Concept: The dataiku Package

In this lesson, let’s explore how to use the dataiku package in Dataiku DSS for low-level actions like reading and writing datasets or files to a folder.

The API in a Code Recipe

You’ve already used the dataiku package if you’ve created a code recipe in Dataiku DSS. In this lesson, we’ll deconstruct the starter code below found in a Python recipe, but the logic is the same for an R recipe as well.

  • The code starts by importing the dataiku and other standard packages.

  • After the import statements, the dataiku.Dataset method declares a dataiku Dataset object.

  • The next line loads that object into memory as a pandas dataframe.

    • These two lines let you get right to work regardless of whether “mydataset” is coming from a simple csv in your local filesystem, an SQL table, HDFS, or an Amazon S3 bucket in the cloud–to name a few examples.

  • At the end of the recipe, a method from the dataiku package helps out once again, allowing you to easily write the output back to a DSS dataset.

  • The meat of the recipe is left to you because Dataiku DSS assists where it can, but otherwise, it stays out of your way.

# -*- coding: utf-8 -*-
import dataiku
import pandas as pd, numpy as np
from dataiku import pandasutils as pdu

# Read recipe inputs
mydataset = dataiku.Dataset("mydataset")
mydataset_df = mydataset.get_dataframe()

# Compute recipe outputs from inputs
# TODO: Replace this part by your actual code that computes the output, as a Pandas dataframe
# NB: DSS also supports other kinds of APIs for reading and writing data.
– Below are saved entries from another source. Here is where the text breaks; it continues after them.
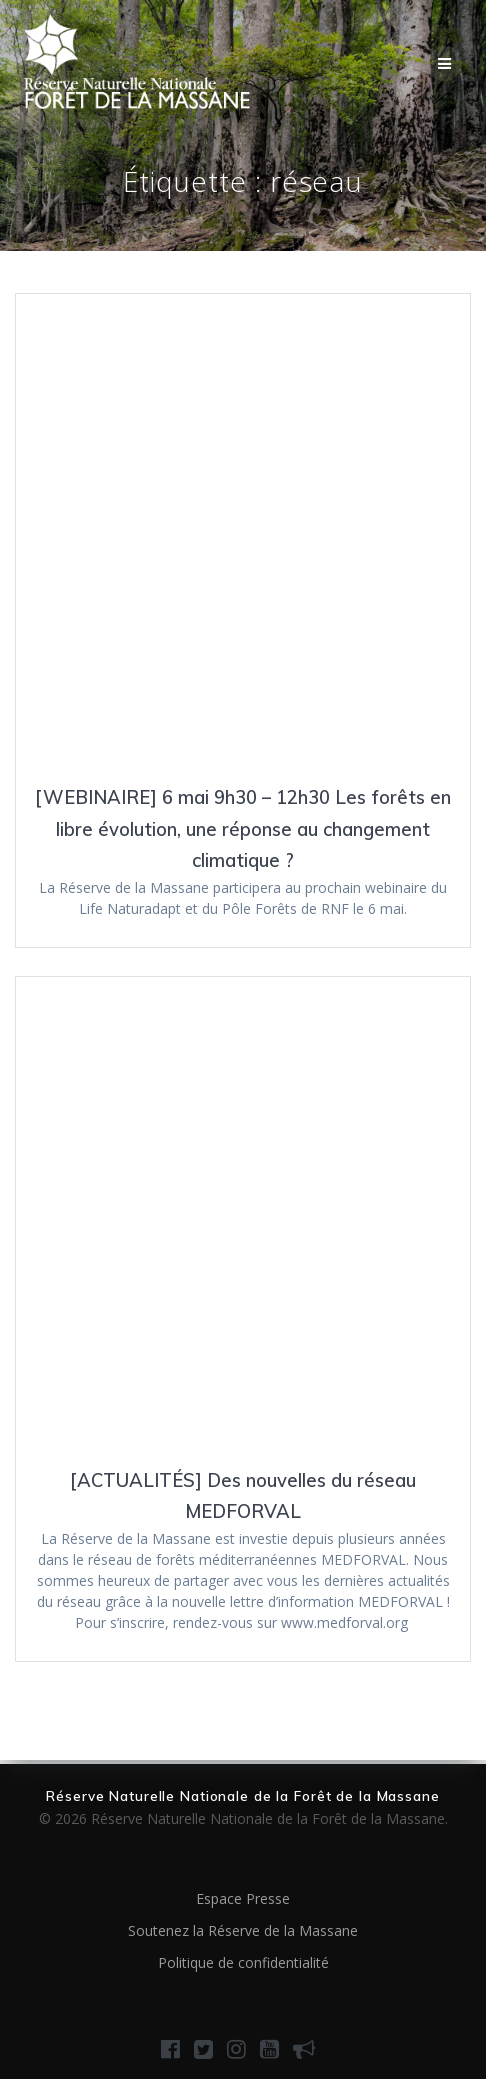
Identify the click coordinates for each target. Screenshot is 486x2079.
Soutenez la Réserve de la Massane (243, 1930)
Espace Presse (243, 1898)
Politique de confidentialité (243, 1962)
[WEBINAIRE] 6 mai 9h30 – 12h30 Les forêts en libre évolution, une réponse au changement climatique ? (243, 829)
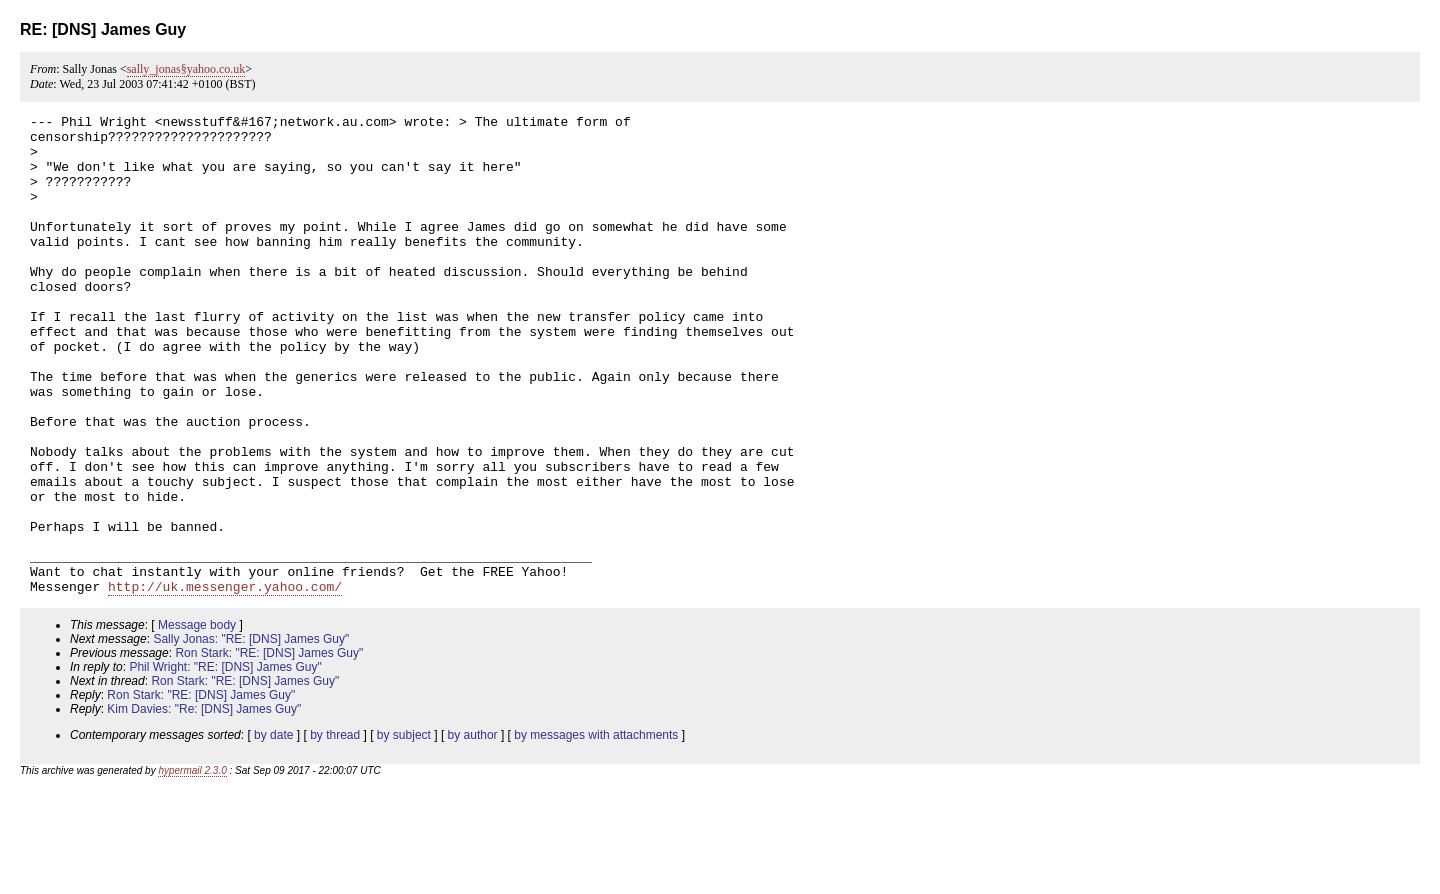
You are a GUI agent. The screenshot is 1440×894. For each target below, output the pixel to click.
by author (473, 831)
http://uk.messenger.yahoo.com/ (225, 682)
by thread (335, 831)
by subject (404, 831)
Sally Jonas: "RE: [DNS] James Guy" (251, 735)
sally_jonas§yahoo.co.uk (186, 69)
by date (273, 831)
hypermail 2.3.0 (192, 866)
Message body (197, 721)
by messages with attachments (596, 831)
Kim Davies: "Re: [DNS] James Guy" (204, 805)
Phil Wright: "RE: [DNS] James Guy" (225, 763)
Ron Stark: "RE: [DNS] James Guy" (269, 749)
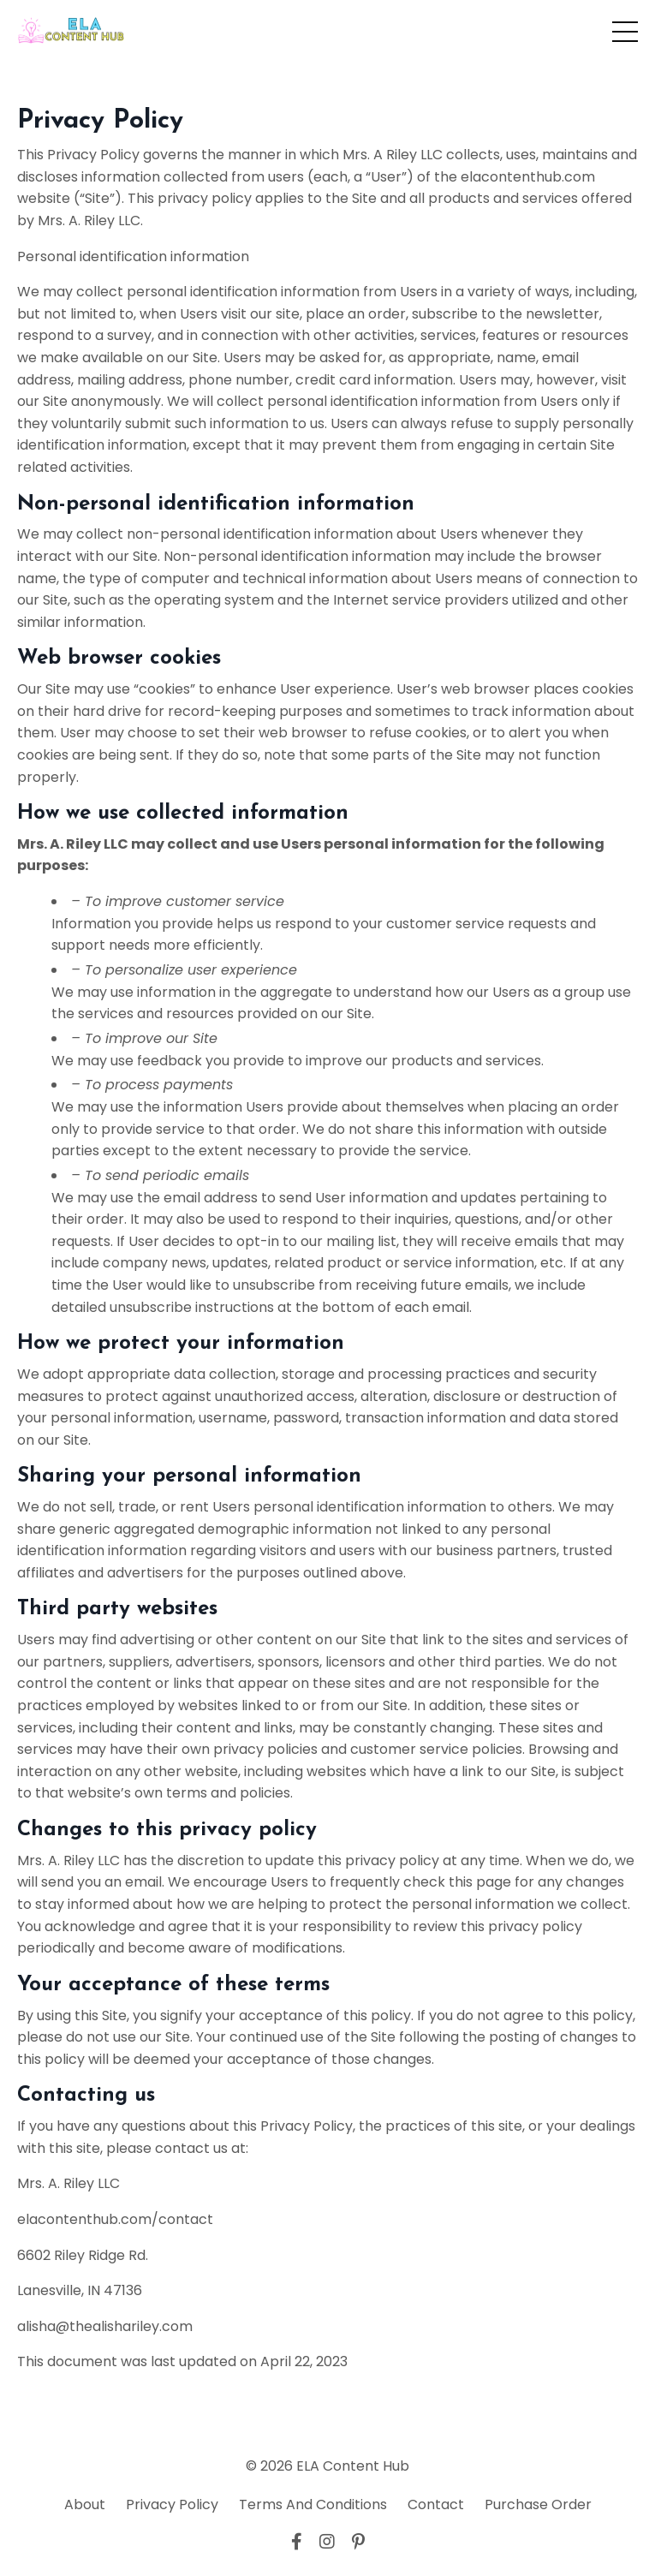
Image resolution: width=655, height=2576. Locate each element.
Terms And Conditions (313, 2504)
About (84, 2504)
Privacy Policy (172, 2504)
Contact (436, 2504)
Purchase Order (538, 2504)
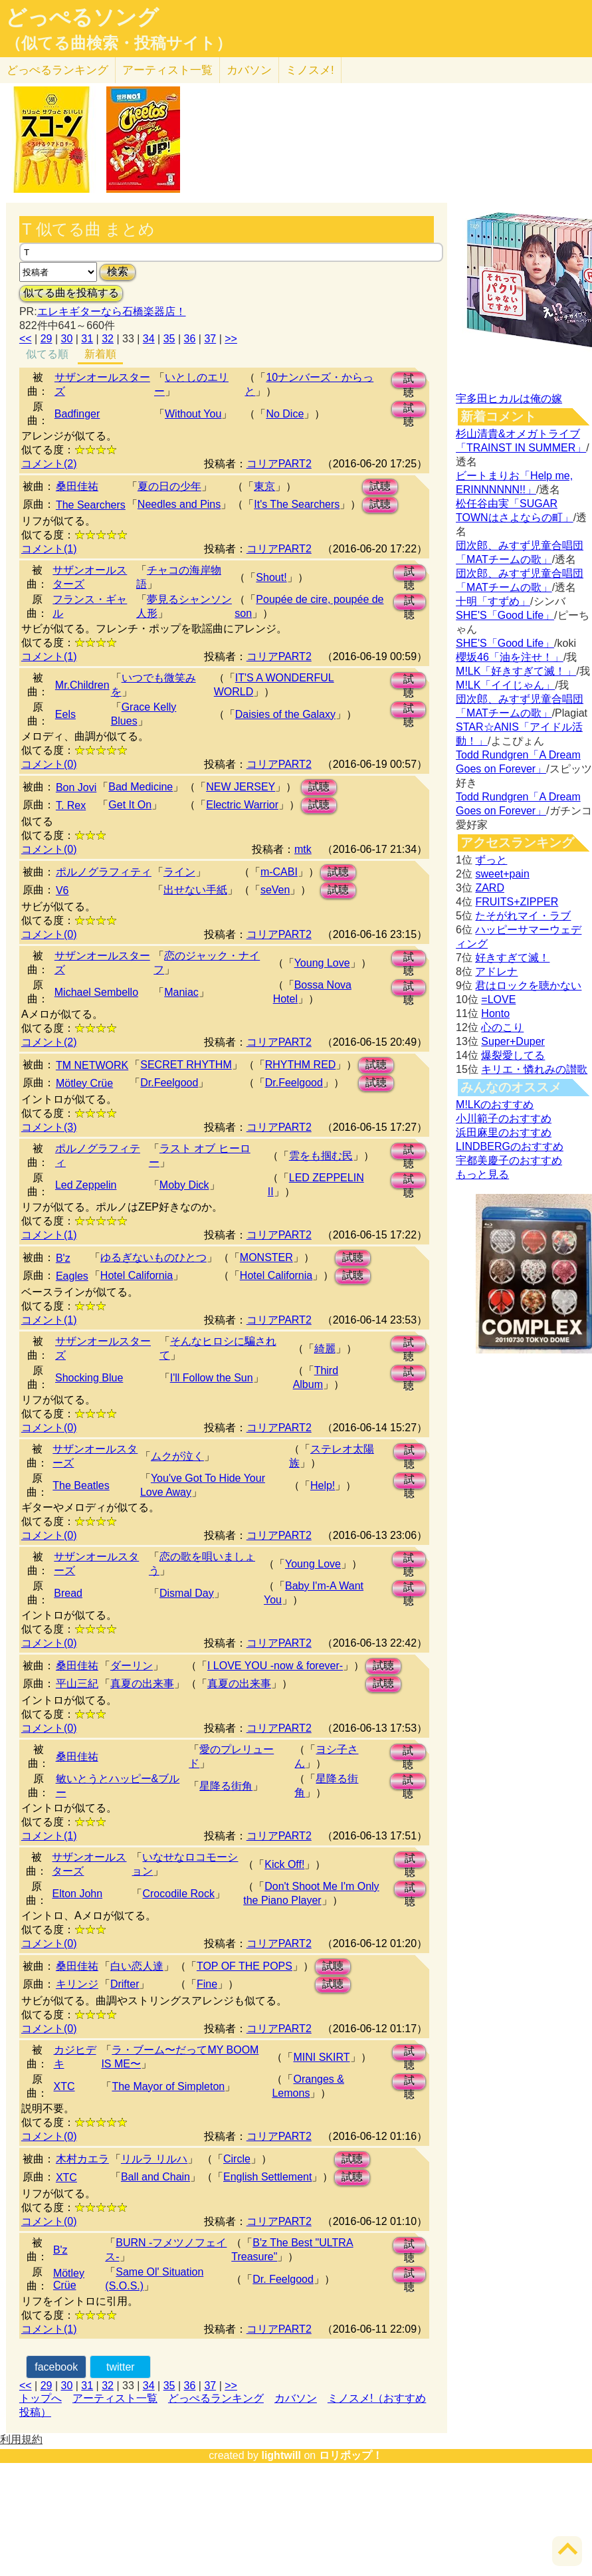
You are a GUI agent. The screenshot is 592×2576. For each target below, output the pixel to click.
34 (149, 338)
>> (231, 338)
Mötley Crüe (84, 1083)
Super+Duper (513, 1041)
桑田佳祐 (77, 486)
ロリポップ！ (351, 2455)
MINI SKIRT (321, 2057)
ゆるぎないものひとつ (153, 1257)
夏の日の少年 (169, 486)
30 (66, 338)
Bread (68, 1593)
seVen (275, 889)
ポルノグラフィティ (103, 872)
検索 (117, 271)
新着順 (100, 354)
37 (210, 338)
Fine (207, 1984)
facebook (56, 2367)
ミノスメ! (310, 70)
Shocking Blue (89, 1377)
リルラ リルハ (154, 2159)
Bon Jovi (76, 787)
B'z (63, 1258)
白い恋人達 (136, 1966)
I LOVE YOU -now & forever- (275, 1665)
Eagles (72, 1276)
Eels (65, 714)
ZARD (489, 887)
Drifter (125, 1984)
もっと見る (482, 1174)
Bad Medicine (140, 786)
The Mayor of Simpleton (168, 2086)
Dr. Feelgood (283, 2279)
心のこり (502, 1027)
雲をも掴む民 (321, 1155)
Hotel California (136, 1275)
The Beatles (80, 1485)
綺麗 (325, 1348)
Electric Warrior (242, 804)
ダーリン (131, 1665)
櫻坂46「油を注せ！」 (509, 657)
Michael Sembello (96, 992)
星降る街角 (225, 1786)
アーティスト (167, 70)
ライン (179, 872)
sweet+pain (502, 873)
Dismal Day (186, 1593)
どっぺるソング (82, 17)
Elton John (77, 1893)
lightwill (281, 2455)
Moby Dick (184, 1185)
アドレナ (496, 971)
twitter (120, 2367)
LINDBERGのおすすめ (509, 1146)
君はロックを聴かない (528, 985)
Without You (193, 413)
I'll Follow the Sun (211, 1377)
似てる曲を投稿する (71, 292)
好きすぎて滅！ (512, 957)
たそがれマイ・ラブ (523, 915)
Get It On (129, 804)
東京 (264, 486)
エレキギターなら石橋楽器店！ (111, 311)
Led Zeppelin (86, 1185)
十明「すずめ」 (493, 601)
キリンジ (77, 1984)
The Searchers (91, 505)
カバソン (249, 70)
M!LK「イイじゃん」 (505, 685)
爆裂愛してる (513, 1055)
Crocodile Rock (178, 1893)
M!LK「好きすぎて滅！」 (516, 671)
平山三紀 (77, 1683)
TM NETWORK (92, 1065)
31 (87, 338)
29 (46, 338)
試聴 (408, 380)
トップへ (40, 2398)
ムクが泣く (177, 1456)
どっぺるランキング (216, 2398)
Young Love (322, 963)
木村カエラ (82, 2159)
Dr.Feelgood (169, 1082)
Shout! (271, 577)
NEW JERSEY (240, 786)
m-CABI (279, 872)
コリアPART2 (279, 463)
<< (25, 338)
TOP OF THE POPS (244, 1966)
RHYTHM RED (300, 1064)
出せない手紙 (195, 889)
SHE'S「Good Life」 (505, 615)
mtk (303, 849)
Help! (322, 1485)
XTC (64, 2086)
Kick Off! (284, 1864)
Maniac (181, 992)
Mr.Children (82, 685)
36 (190, 338)
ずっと (491, 860)
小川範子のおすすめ (503, 1118)
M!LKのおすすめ (495, 1104)
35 (169, 338)
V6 (62, 890)
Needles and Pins (179, 504)
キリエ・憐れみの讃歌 (534, 1069)
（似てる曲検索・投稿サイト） (118, 43)
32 (108, 338)
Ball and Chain (155, 2176)
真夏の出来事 (142, 1683)
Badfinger (77, 413)
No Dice (285, 413)
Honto (495, 1013)
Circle (236, 2159)
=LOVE (498, 999)
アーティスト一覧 (114, 2398)
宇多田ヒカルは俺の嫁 (509, 398)
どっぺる (57, 70)
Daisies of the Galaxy (285, 714)
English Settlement (267, 2176)
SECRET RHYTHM (186, 1064)
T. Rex (71, 805)
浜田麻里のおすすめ (503, 1132)
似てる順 (47, 354)
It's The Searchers (297, 504)
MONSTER (266, 1257)
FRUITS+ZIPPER (516, 901)
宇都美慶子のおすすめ (509, 1160)
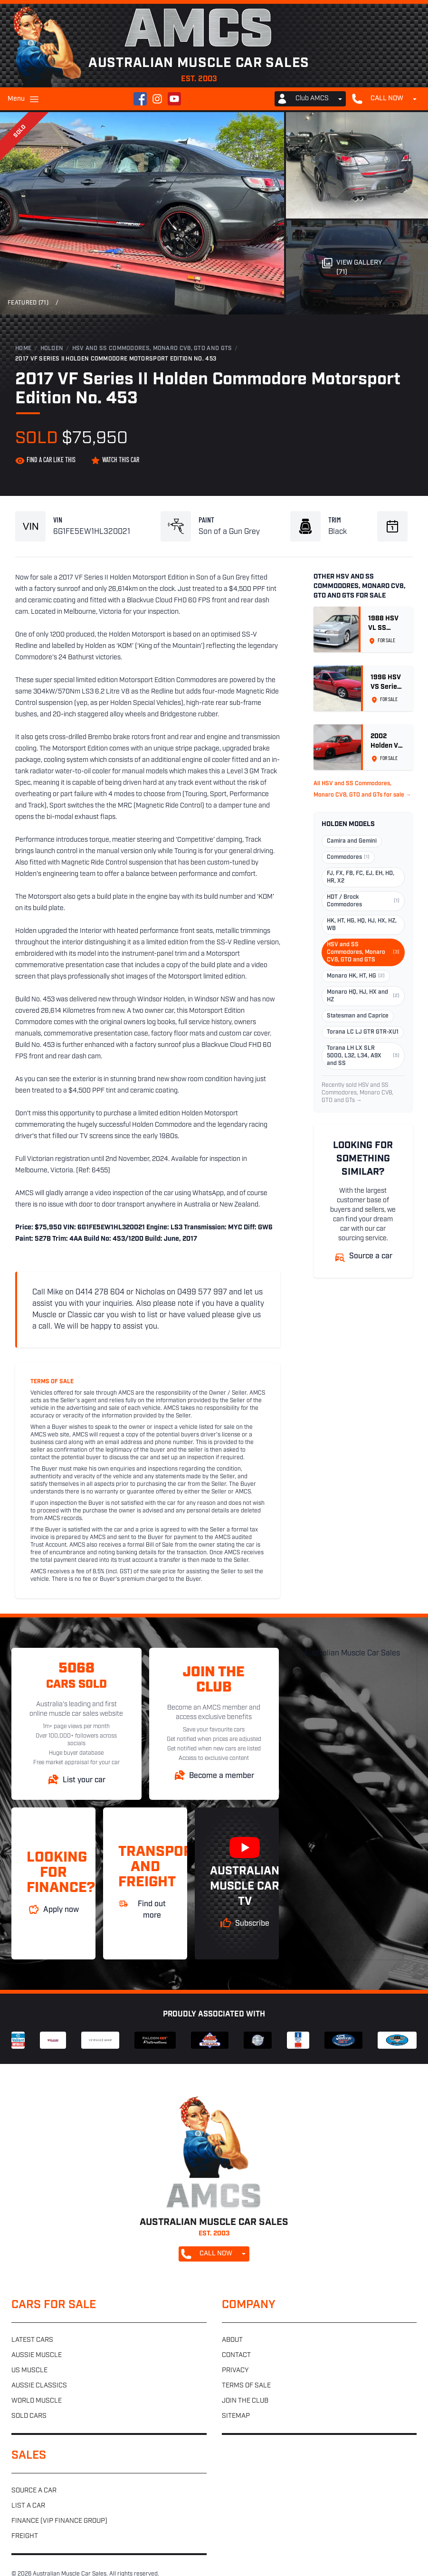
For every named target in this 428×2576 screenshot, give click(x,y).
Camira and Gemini (352, 841)
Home (23, 349)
Please see doc.

mydataset_processed_df = mydataset_df # For this sample code, simply copy input to output

# Write recipe outputs
mydataset_processed = dataiku.Dataset("mydataset_processed")
mydataset_processed.write_with_schema(mydataset_processed_df)

Interaction with Other Objects

You can use the dataiku package for low-level interaction with other objects in DSS: for instance, managed folders, saved models, metrics & checks, and more!

A slide introducing how the dataiku package is for low-level interaction with Dataiku objects.

You can access the dataiku package from anywhere you can write code in the platform.

For example, if you create a webapp, you’ll use the same call to dataiku.Dataset to interact with a dataset that you would find in a code recipe or notebook.

A slide introducing how APIs can be used through Dataiku such as in webapps.

If you write a custom Python metric or check, the input dataset to your process functions will be a dataiku.Dataset object.

A slide introducing how APIs can be in custom metrics and checks.

One of the easiest ways to get started with the API is to open a code notebook and hit “Tab” on an object to see available functions with that object. Or try pressing “Shift + Tab” inside a function to find its documentation.

You can also browse the product documentation of the APIs online.

Now that we’ve taken a brief look at using the dataiku package for low-level interactions, you’ll also want to know how to use the public API for administrative or automation tasks. We’ll explore this in another lesson.